On The Threshold of Global Power, India’s Work Begins
The ‘noughties’, have been a particularly good decade for India. The country has achieved the second highest rate of economic growth in the world and has invested many of those revenues in reducing poverty. Indian democracy has deepened in the past decade, and society itself seems in transition away from some old structures – with leaders from some of society’s lowest castes now occupying the highest political offices in several states.
At the same time Indian companies have emerged as aspiring multinationals with major acquisitions abroad and ready to take on larger challenges. And the world has recognized these achievements. Despite concerns about public governance, persistent poverty, low levels of human development indicators and rising left-wing extremism, India now sits at global High Tables, like the G20 Leaders Summit. The heads-of-state of all five permanent members of the UN Security Council visited Delhi in the last half of 2010 – most of them endorsing India’s bid to secure a permanent seat there itself. India holds a temporary seat there from 2011 to 2013.
But can India rise to the challenge of its new role in global governance? Can India even afford to be there, financially? With a nominal per capita income barely above a thousand dollars and with more than three hundred million Indians living in absolute poverty, it is still a poor country. Child malnutrition remains a major problem. India’s human development indicators are comparable to those in sub-Saharan Africa, and in some cases even worse.
Consider: India must undertake at least five major changes – starting now – simply in order to approach its Millenium Development Goal by 2015:
- India has to give up the notion that it will automatically profit from the size and youth of its population. It must invest in its population to earn that return.
- India has to understand that the economy and the private sector can only grow if government supports that growth; economic growth ‘‘despite the government’ is a myth.
- India must overcome its energy shortages to keep pace with industrial and agricultural growth.
- India must modernize its agriculture.

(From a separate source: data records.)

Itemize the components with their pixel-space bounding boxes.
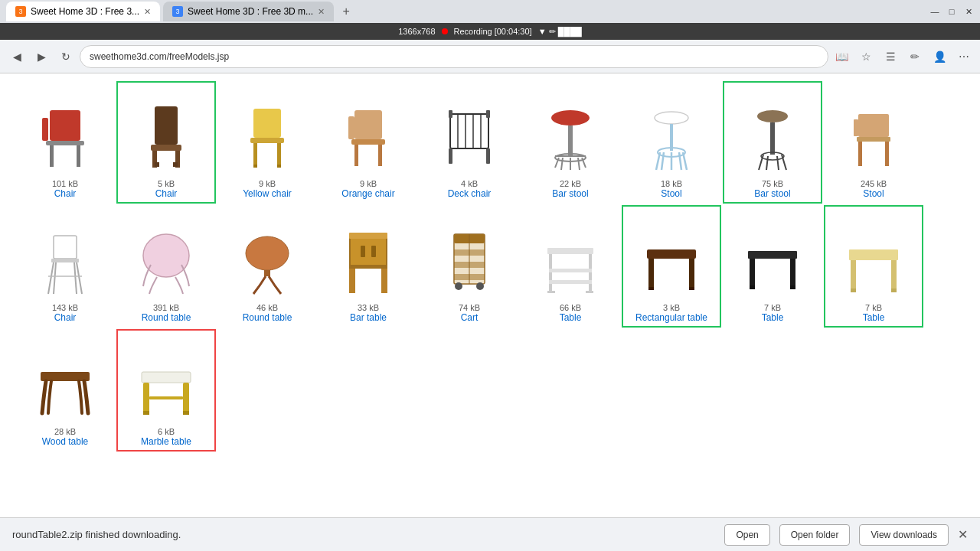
model-size-rect-table: 3 kB xyxy=(663,303,680,312)
model-name-chair2[interactable]: Chair xyxy=(155,188,178,199)
model-name-table1[interactable]: Table xyxy=(560,312,582,323)
model-item-cart[interactable]: 74 kB Cart xyxy=(420,205,519,328)
model-item-bar-stool2[interactable]: 75 kB Bar stool xyxy=(723,81,822,204)
svg-rect-113 xyxy=(142,372,191,383)
model-item-bar-stool1[interactable]: 22 kB Bar stool xyxy=(521,81,620,204)
tab2-close[interactable]: ✕ xyxy=(318,7,325,17)
model-image-round-table2 xyxy=(226,219,309,303)
model-size-cart: 74 kB xyxy=(459,303,480,312)
model-item-bar-table[interactable]: 33 kB Bar table xyxy=(318,205,418,328)
reload-button[interactable]: ↻ xyxy=(55,46,77,67)
model-item-orange-chair[interactable]: 9 kB Orange chair xyxy=(318,81,418,204)
back-button[interactable]: ◀ xyxy=(6,46,28,67)
tab2-label: Sweet Home 3D : Free 3D m... xyxy=(188,6,313,17)
svg-rect-17 xyxy=(354,110,382,139)
address-text: sweethome3d.com/freeModels.jsp xyxy=(90,51,229,62)
model-item-stool2[interactable]: 245 kB Stool xyxy=(824,81,923,204)
svg-rect-18 xyxy=(351,139,385,145)
model-item-chair1[interactable]: 101 kB Chair xyxy=(15,81,115,204)
model-name-stool2[interactable]: Stool xyxy=(863,188,884,199)
model-name-marble-table[interactable]: Marble table xyxy=(141,436,191,447)
svg-rect-78 xyxy=(349,233,387,239)
svg-rect-14 xyxy=(277,143,281,166)
svg-rect-97 xyxy=(647,249,696,259)
reader-view-icon[interactable]: 📖 xyxy=(831,47,851,67)
new-tab-button[interactable]: + xyxy=(337,2,355,21)
tab1-label: Sweet Home 3D : Free 3... xyxy=(31,6,139,17)
model-image-bar-table xyxy=(327,219,410,303)
svg-point-31 xyxy=(551,110,590,126)
model-name-stool1[interactable]: Stool xyxy=(661,188,681,199)
svg-rect-105 xyxy=(750,285,755,289)
svg-rect-112 xyxy=(41,372,90,381)
model-item-stool1[interactable]: 18 kB Stool xyxy=(622,81,721,204)
svg-rect-101 xyxy=(689,287,694,290)
address-bar[interactable]: sweethome3d.com/freeModels.jsp xyxy=(80,45,828,68)
model-item-chair2[interactable]: 5 kB Chair xyxy=(116,81,216,204)
svg-rect-76 xyxy=(361,246,365,257)
edit-icon[interactable]: ✏ xyxy=(905,47,925,67)
model-name-table2[interactable]: Table xyxy=(762,312,784,323)
model-name-rect-table[interactable]: Rectangular table xyxy=(635,312,707,323)
bookmark-icon[interactable]: ☆ xyxy=(856,47,876,67)
maximize-button[interactable]: □ xyxy=(946,6,957,17)
more-icon[interactable]: ⋯ xyxy=(954,47,974,67)
svg-rect-57 xyxy=(858,142,862,166)
tab1-close[interactable]: ✕ xyxy=(144,7,151,17)
model-name-yellow-chair[interactable]: Yellow chair xyxy=(243,188,292,199)
model-item-chair3[interactable]: 143 kB Chair xyxy=(15,205,115,328)
svg-rect-90 xyxy=(547,248,593,254)
svg-rect-6 xyxy=(151,145,181,151)
svg-rect-77 xyxy=(371,246,376,257)
model-size-bar-stool1: 22 kB xyxy=(560,179,581,188)
recording-controls: ▼ ✏ ████ xyxy=(538,27,582,37)
svg-line-43 xyxy=(656,152,660,170)
model-image-deck-chair xyxy=(428,95,511,179)
model-name-cart[interactable]: Cart xyxy=(461,312,479,323)
profile-icon[interactable]: 👤 xyxy=(929,47,949,67)
minimize-button[interactable]: — xyxy=(929,6,940,17)
svg-rect-109 xyxy=(891,260,897,291)
model-item-yellow-chair[interactable]: 9 kB Yellow chair xyxy=(217,81,317,204)
tab-2[interactable]: 3 Sweet Home 3D : Free 3D m... ✕ xyxy=(163,2,334,21)
model-item-wood-table[interactable]: 28 kB Wood table xyxy=(15,329,115,452)
menu-icon[interactable]: ☰ xyxy=(880,47,900,67)
model-name-round-table1[interactable]: Round table xyxy=(142,312,191,323)
model-item-table1[interactable]: 66 kB Table xyxy=(521,205,620,328)
close-download-button[interactable]: ✕ xyxy=(958,527,968,542)
model-item-rect-table[interactable]: 3 kB Rectangular table xyxy=(622,205,721,328)
model-item-table2[interactable]: 7 kB Table xyxy=(723,205,822,328)
model-name-table3[interactable]: Table xyxy=(863,312,885,323)
svg-rect-59 xyxy=(854,119,858,136)
recording-status: Recording [00:04:30] xyxy=(454,27,532,36)
model-name-bar-stool1[interactable]: Bar stool xyxy=(552,188,588,199)
svg-rect-16 xyxy=(277,165,281,168)
model-item-round-table1[interactable]: 391 kB Round table xyxy=(116,205,216,328)
model-size-chair2: 5 kB xyxy=(158,179,175,188)
model-item-table3[interactable]: 7 kB Table xyxy=(824,205,923,328)
model-name-orange-chair[interactable]: Orange chair xyxy=(341,188,394,199)
svg-rect-2 xyxy=(50,145,54,167)
model-name-wood-table[interactable]: Wood table xyxy=(42,436,89,447)
model-item-marble-table[interactable]: 6 kB Marble table xyxy=(116,329,216,452)
model-name-round-table2[interactable]: Round table xyxy=(243,312,292,323)
tab-1[interactable]: 3 Sweet Home 3D : Free 3... ✕ xyxy=(6,2,160,21)
model-name-bar-table[interactable]: Bar table xyxy=(350,312,387,323)
model-name-chair3[interactable]: Chair xyxy=(54,312,77,323)
model-name-deck-chair[interactable]: Deck chair xyxy=(448,188,492,199)
svg-rect-106 xyxy=(790,285,795,289)
close-button[interactable]: ✕ xyxy=(963,6,974,17)
svg-rect-73 xyxy=(349,265,387,269)
forward-button[interactable]: ▶ xyxy=(31,46,52,67)
open-folder-button[interactable]: Open folder xyxy=(779,524,851,546)
model-name-chair1[interactable]: Chair xyxy=(54,188,77,199)
svg-rect-99 xyxy=(689,259,694,289)
svg-line-54 xyxy=(777,156,779,170)
open-button[interactable]: Open xyxy=(724,524,769,546)
model-image-marble-table xyxy=(125,343,207,427)
view-downloads-button[interactable]: View downloads xyxy=(859,524,949,546)
model-image-rect-table xyxy=(630,219,713,303)
model-item-round-table2[interactable]: 46 kB Round table xyxy=(217,205,317,328)
model-item-deck-chair[interactable]: 4 kB Deck chair xyxy=(420,81,519,204)
model-name-bar-stool2[interactable]: Bar stool xyxy=(754,188,790,199)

That means increasing food productivity, which has been stuck for almost 30 years, and raising the income of farmers and other agriculture workers.

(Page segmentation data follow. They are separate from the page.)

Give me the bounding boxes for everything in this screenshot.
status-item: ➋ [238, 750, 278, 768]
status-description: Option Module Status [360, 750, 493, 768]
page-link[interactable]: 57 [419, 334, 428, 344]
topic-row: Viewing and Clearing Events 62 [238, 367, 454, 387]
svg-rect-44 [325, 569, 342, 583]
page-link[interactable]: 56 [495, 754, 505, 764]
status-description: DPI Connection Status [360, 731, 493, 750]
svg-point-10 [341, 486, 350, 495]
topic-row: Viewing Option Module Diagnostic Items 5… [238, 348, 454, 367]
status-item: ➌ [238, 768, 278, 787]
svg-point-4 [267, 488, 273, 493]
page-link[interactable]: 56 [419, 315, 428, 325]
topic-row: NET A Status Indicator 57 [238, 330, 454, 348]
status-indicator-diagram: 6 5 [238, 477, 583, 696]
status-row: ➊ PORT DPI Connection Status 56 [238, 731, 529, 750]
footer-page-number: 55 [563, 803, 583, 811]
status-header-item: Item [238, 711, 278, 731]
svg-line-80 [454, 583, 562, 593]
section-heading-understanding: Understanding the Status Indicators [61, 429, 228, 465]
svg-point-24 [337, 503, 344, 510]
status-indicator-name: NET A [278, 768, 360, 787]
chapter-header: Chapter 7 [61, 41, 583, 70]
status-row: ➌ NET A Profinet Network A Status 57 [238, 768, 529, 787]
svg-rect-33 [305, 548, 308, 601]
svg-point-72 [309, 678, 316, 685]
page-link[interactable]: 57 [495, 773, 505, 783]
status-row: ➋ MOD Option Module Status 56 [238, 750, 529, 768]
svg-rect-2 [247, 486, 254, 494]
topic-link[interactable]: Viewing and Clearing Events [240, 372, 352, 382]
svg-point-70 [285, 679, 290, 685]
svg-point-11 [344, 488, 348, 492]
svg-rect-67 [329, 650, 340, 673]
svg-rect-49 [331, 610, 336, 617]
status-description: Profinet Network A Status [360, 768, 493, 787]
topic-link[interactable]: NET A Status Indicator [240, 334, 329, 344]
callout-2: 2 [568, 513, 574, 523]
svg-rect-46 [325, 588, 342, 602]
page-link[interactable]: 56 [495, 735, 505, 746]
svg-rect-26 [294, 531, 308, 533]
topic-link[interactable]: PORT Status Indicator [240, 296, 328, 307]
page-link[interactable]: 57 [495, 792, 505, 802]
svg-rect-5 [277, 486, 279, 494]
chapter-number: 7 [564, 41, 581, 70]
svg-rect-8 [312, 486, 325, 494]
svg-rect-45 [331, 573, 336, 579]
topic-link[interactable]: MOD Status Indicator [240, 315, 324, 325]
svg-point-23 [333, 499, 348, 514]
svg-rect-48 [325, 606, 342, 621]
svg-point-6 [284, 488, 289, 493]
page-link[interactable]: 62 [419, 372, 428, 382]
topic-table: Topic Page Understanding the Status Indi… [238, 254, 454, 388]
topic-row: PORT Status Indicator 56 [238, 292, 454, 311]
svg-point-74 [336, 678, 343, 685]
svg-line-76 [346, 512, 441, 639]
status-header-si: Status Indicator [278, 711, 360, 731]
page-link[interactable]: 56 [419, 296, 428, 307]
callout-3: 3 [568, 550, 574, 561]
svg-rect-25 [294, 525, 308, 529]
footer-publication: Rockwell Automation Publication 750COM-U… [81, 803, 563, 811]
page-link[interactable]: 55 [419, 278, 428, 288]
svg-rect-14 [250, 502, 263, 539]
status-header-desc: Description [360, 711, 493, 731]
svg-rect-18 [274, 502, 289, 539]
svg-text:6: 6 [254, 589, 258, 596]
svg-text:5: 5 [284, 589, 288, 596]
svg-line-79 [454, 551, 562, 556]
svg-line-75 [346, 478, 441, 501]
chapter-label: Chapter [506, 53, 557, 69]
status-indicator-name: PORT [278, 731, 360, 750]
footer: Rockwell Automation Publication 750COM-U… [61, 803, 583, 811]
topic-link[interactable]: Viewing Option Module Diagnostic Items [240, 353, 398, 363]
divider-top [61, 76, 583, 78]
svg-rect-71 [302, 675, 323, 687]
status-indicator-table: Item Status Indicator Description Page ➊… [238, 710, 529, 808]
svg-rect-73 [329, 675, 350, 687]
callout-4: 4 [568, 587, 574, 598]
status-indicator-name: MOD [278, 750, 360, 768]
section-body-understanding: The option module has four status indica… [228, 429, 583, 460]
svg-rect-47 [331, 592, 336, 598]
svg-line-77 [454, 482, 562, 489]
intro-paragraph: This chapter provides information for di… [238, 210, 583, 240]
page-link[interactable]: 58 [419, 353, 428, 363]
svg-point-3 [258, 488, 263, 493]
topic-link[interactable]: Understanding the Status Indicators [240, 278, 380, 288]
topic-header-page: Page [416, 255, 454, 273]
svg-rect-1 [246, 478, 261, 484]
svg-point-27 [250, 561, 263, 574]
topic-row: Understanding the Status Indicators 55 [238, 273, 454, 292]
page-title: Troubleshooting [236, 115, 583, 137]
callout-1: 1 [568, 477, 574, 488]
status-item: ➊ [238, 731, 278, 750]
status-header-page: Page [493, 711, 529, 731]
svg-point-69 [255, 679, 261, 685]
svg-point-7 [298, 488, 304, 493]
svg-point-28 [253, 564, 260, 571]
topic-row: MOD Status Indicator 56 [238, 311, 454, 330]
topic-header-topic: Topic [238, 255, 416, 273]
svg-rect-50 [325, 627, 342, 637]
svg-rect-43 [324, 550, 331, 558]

- India has to plan its urban growth.
Even as India gets its own economy in order, it must change the way it creates policies on global questions in order to be more proactive. Any global power should be influential in other major capitals. At a minimum, an aspiring power must take care to do more than just react to other countries’ policies. Some fear that the West has invited India to the Global ‘High Table’ just to counter-balance China. India needs to accept that invitation fully, and then use the High Table to advance its own interests.
To achieve this India can no longer afford to picture itself as a ‘have-not’ country and must give up the defensiveness that makes many Indians ultra-sensitive about sovereignty and prickly at perceived or actual slights from others. A foreign policy regime informed by long-term strategic objectives and conducted with the assurance of the potential third largest economy in the world, will also make India demanding of reciprocity from our smaller neighbours and other partners.

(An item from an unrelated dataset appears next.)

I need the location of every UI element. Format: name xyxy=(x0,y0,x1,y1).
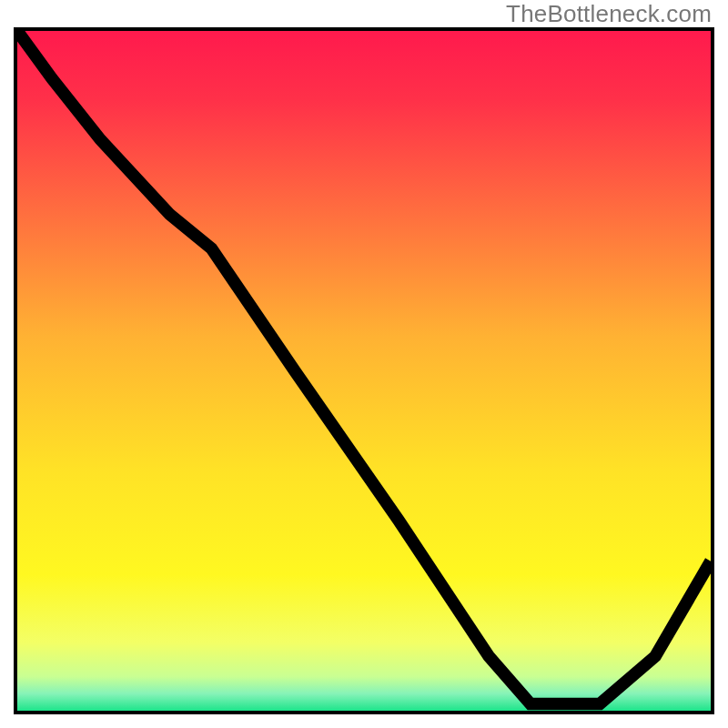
background-gradient xyxy=(17,31,711,711)
attribution-text: TheBottleneck.com xyxy=(506,0,712,28)
chart-svg xyxy=(17,31,711,711)
chart-plot-area xyxy=(14,27,714,714)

India is rising; it has not yet arisen. It now faces many possible futures. It cannot make the fatal mistake of being complacent. Its well-wishers and partners will do it the greatest favor to remind it of its tasks, which will ensure its emergence as an economic power. Combined with the ‘soft power’ it already possesses, India would then present an alternate model of development for those developing countries seeking their own economic emergence and influence.